Dorothea Beale and her friend Frances Mary Buss created respectively the girls’ public boarding school and the girls’ grammar school. In 1858 Miss Beale took over the recently founded Cheltenham Ladies College and turned it into the model of the high-quality girls’ boarding school. St Leonards and Roedean were founded after 1870 based on its example. Miss Buss’ North London Collegiate School began in 1850 in Camden Town to meet the problem of the lack of education for middle class girls. She believed in the important of home life in the upbringing of girls and it deliberately remained a day school. In both institutions the curriculum included subjects like science and Latin. Both institutions might have remained unique in their own areas had not feminist educators brought two powerful factors into play:

  • Public examinations were opened to girls. Oxford and Cambridge had started Local Examinations for boys’ schools in 1858 providing an external common standard. The Victorians placed great stress on examinations as a means of raising academic performance and deciding the fitness of candidates for public office. Feminists saw that without the standard demanded of boys the new academic girls’ education would not be taken seriously. Emily Davies, the future founder of Girton College and sister of a Principal of Queen’s College, urged Cambridge to admit girls to its Locals, that it did experimentally in 1863. Miss Buss sent 25 candidates and following this success Local school examinations were formally opened to girls by Cambridge, Edinburgh and Durham universities in 1865 and 1866 and Oxford followed suit in 1870.

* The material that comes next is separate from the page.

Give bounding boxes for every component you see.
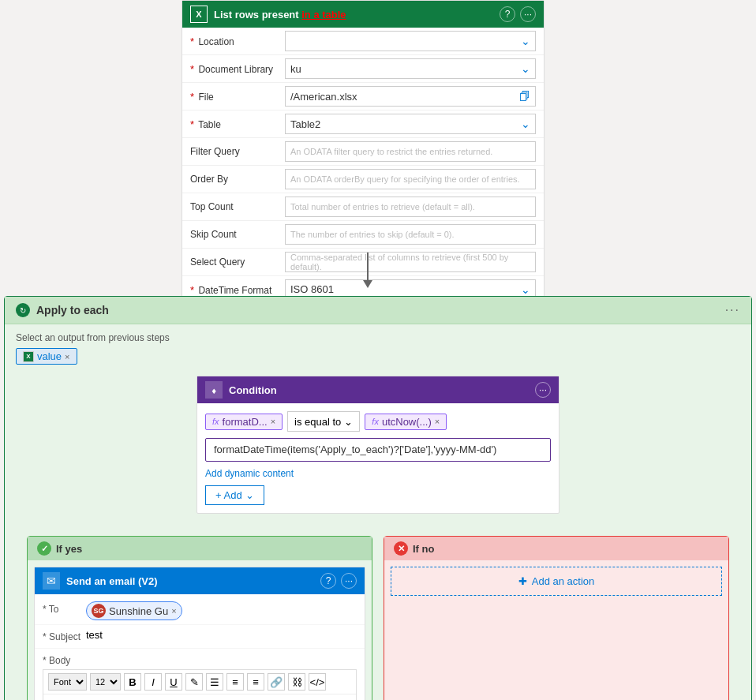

  • Girls’ education was strengthened and spread after it secured financial aid through endowments. In the 1860s the Taunton Commission examined the issue of endowments for grammar schools. Feminists saw this as another crucial opportunity. Emily Davies insisted the Commission should examine girls’ education and she, and Miss Beale and Miss Buss, gave evidence before it and Miss Beale edited the volume of the report devoted to girls. The result was the Endowed Schools Act 1869 and the creation of the Endowed Schools Commissioners to reform grammar school endowments. They created 47 new grammar schools between 1869 and 1875 and their successors, the charity Commission, created another 47 after 1875. The North London Collegiate gained an endowment from the reorganisation.

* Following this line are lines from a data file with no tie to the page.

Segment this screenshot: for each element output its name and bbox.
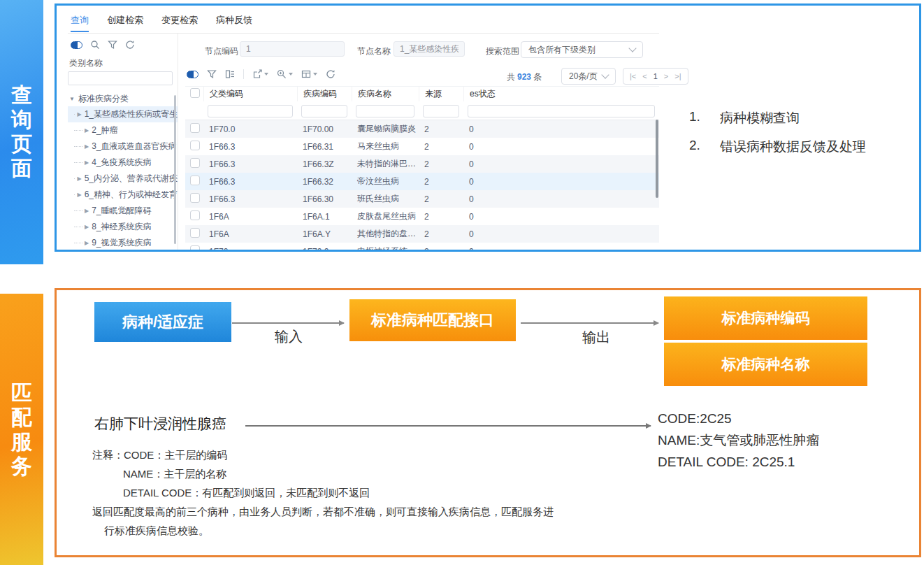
tree-item[interactable]: ▶ 6_精神、行为或神经发育 bbox=[68, 187, 178, 203]
tree-scrollbar[interactable] bbox=[174, 95, 176, 244]
table-row[interactable]: 1F6A 1F6A.1 皮肤盘尾丝虫病 2 0 bbox=[185, 208, 659, 225]
row-checkbox[interactable] bbox=[190, 210, 200, 220]
cell-parent-code: 1F66.3 bbox=[203, 177, 297, 187]
row-checkbox[interactable] bbox=[190, 193, 200, 203]
node-name-input[interactable] bbox=[394, 41, 465, 57]
chevron-right-icon[interactable]: ▶ bbox=[85, 159, 89, 166]
table-row[interactable]: 1F66.3 1F66.32 帝汶丝虫病 2 0 bbox=[185, 173, 659, 190]
table-column-header[interactable]: es状态 bbox=[463, 87, 659, 101]
match-section-bar: 匹配服务 bbox=[0, 294, 43, 565]
zoom-search-menu[interactable] bbox=[277, 69, 293, 79]
tree-item[interactable]: ▶ 4_免疫系统疾病 bbox=[68, 155, 178, 171]
cell-parent-code: 1F66.3 bbox=[203, 159, 297, 169]
tab[interactable]: 创建检索 bbox=[107, 14, 143, 32]
tree-item-label: 5_内分泌、营养或代谢疾 bbox=[85, 173, 178, 185]
toggle-icon[interactable] bbox=[187, 71, 198, 78]
cell-disease-code: 1F6A.Y bbox=[297, 229, 352, 239]
tree-item[interactable]: ▶ 9_视觉系统疾病 bbox=[68, 235, 178, 250]
tab[interactable]: 查询 bbox=[71, 14, 89, 32]
tree-item-label: 7_睡眠觉醒障碍 bbox=[92, 205, 151, 217]
tree-connector bbox=[74, 114, 75, 115]
current-page[interactable]: 1 bbox=[654, 72, 658, 80]
table-row[interactable]: 1F66.3 1F66.30 班氏丝虫病 2 0 bbox=[185, 190, 659, 208]
table-row[interactable]: 1F66.3 1F66.3Z 未特指的淋巴丝虫病 2 0 bbox=[185, 155, 659, 173]
chevron-right-icon[interactable]: ▶ bbox=[77, 111, 81, 117]
grid-view-menu[interactable] bbox=[301, 69, 317, 79]
tree-item[interactable]: ▶ 1_某些感染性疾病或寄生 bbox=[68, 106, 178, 122]
chevron-right-icon[interactable]: ▶ bbox=[85, 224, 89, 230]
tab[interactable]: 变更检索 bbox=[161, 14, 198, 32]
table-row[interactable]: 1F70.0 1F70.00 囊尾蚴病脑膜炎 2 0 bbox=[185, 120, 659, 138]
refresh-icon[interactable] bbox=[125, 40, 135, 50]
tree-root-label: 标准疾病分类 bbox=[78, 93, 129, 105]
first-page-icon[interactable]: |< bbox=[630, 72, 636, 80]
last-page-icon[interactable]: >| bbox=[674, 72, 681, 80]
export-menu[interactable] bbox=[252, 69, 268, 79]
chevron-right-icon[interactable]: ▶ bbox=[77, 192, 81, 198]
tree-item-label: 9_视觉系统疾病 bbox=[92, 237, 151, 249]
tree-item[interactable]: ▶ 5_内分泌、营养或代谢疾 bbox=[68, 171, 178, 187]
column-filter-cell bbox=[419, 104, 463, 117]
chevron-right-icon[interactable]: ▶ bbox=[85, 143, 89, 150]
table-column-header[interactable]: 疾病编码 bbox=[297, 87, 352, 101]
tab[interactable]: 病种反馈 bbox=[216, 14, 252, 32]
row-checkbox[interactable] bbox=[190, 245, 200, 250]
flow-source-box: 病种/适应症 bbox=[94, 302, 231, 342]
tree-item[interactable]: ▶ 2_肿瘤 bbox=[68, 122, 178, 138]
category-name-input[interactable] bbox=[68, 71, 173, 85]
column-header-label: 疾病编码 bbox=[303, 88, 337, 100]
table-row[interactable]: 1F6A 1F6A.Y 其他特指的盘尾丝... 2 0 bbox=[185, 225, 659, 243]
columns-icon[interactable] bbox=[225, 69, 235, 79]
tree-item[interactable]: ▶ 7_睡眠觉醒障碍 bbox=[68, 203, 178, 219]
row-checkbox[interactable] bbox=[190, 141, 200, 150]
cell-parent-code: 1F6A bbox=[203, 229, 297, 239]
cell-disease-name: 其他特指的盘尾丝... bbox=[352, 228, 419, 240]
cell-disease-code: 1F70.00 bbox=[297, 124, 352, 134]
next-page-icon[interactable]: > bbox=[664, 72, 668, 80]
table-column-header[interactable]: 疾病名称 bbox=[352, 87, 419, 101]
node-code-input[interactable] bbox=[240, 41, 345, 57]
column-filter-input[interactable] bbox=[208, 105, 293, 117]
caret-down-icon bbox=[289, 73, 293, 76]
row-checkbox[interactable] bbox=[190, 123, 200, 133]
tree-item[interactable]: ▶ 8_神经系统疾病 bbox=[68, 219, 178, 235]
table-filter-row bbox=[185, 101, 659, 120]
list-item: 1. 病种模糊查询 bbox=[689, 109, 866, 127]
annotation-line: 行标准疾病信息校验。 bbox=[92, 521, 554, 540]
column-filter-input[interactable] bbox=[301, 105, 347, 117]
table-row[interactable]: 1F66.3 1F66.31 马来丝虫病 2 0 bbox=[185, 138, 659, 155]
filter-icon[interactable] bbox=[108, 40, 117, 50]
chevron-right-icon[interactable]: ▶ bbox=[85, 127, 89, 134]
cell-source: 2 bbox=[419, 159, 463, 169]
column-filter-input[interactable] bbox=[468, 105, 655, 117]
row-checkbox[interactable] bbox=[190, 158, 200, 168]
chevron-right-icon[interactable]: ▶ bbox=[77, 176, 81, 182]
table-column-header[interactable]: 来源 bbox=[419, 87, 463, 101]
table-row[interactable]: 1F70 1F70.0 中枢神经系统囊尾... 2 0 bbox=[185, 243, 659, 250]
tree-root[interactable]: ▼ 标准疾病分类 bbox=[68, 91, 178, 106]
chevron-right-icon[interactable]: ▶ bbox=[85, 240, 89, 246]
prev-page-icon[interactable]: < bbox=[642, 72, 647, 80]
cell-disease-code: 1F66.3Z bbox=[297, 159, 352, 169]
toggle-icon[interactable] bbox=[71, 41, 82, 49]
table-column-header[interactable]: 父类编码 bbox=[203, 87, 297, 101]
search-scope-select[interactable]: 包含所有下级类别 bbox=[521, 41, 643, 58]
search-icon[interactable] bbox=[90, 40, 100, 50]
table-scrollbar[interactable] bbox=[656, 120, 658, 198]
cell-disease-code: 1F66.30 bbox=[297, 194, 352, 204]
column-filter-input[interactable] bbox=[356, 105, 414, 117]
page-size-select[interactable]: 20条/页 bbox=[561, 68, 616, 85]
output-arrow bbox=[521, 322, 658, 324]
filter-icon[interactable] bbox=[207, 69, 217, 79]
row-checkbox[interactable] bbox=[190, 228, 200, 238]
row-checkbox[interactable] bbox=[190, 176, 200, 185]
select-all-checkbox[interactable] bbox=[190, 88, 200, 98]
column-filter-input[interactable] bbox=[423, 105, 459, 117]
chevron-down-icon[interactable]: ▼ bbox=[69, 96, 75, 102]
chevron-right-icon[interactable]: ▶ bbox=[85, 208, 89, 214]
annotation-line: NAME：主干层的名称 bbox=[92, 464, 554, 483]
tree-item[interactable]: ▶ 3_血液或造血器官疾病 bbox=[68, 138, 178, 155]
flow-api-box: 标准病种匹配接口 bbox=[349, 299, 516, 341]
page-size-value: 20条/页 bbox=[569, 71, 598, 83]
refresh-icon[interactable] bbox=[326, 69, 335, 79]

The early movement for higher education for girls and its outcome occupied the 1860s. The prime mover was Emily Davies. She wanted higher education for women to widen the range of occupations open to them, fit them for public life, raise the standard of teaching in girls’ schools, advance the cause of women’s suffrage and match the experience of France, Germany and Italy where women were accepted into universities. She took a house in Hitchen in 1869 to prepare girls for Cambridge examinations and in 1873 moved to Cambridge itself as Girton College. At the same time Anne Clough moved to Cambridge in 1871 to set up what was to become Newnham College. Owens College in Manchester admitted women in 1869. This was followed by London in 1878 and Oxford in 1879. These events were of great importance in their timing since when the civic university movement began in the 1870s they accepted the admission of women as a normal policy.


[1] June Purvis A History of Women's Education in England, Open University Press, 1991 covers the period between 1800 and 1914 and is the best introduction to the subject.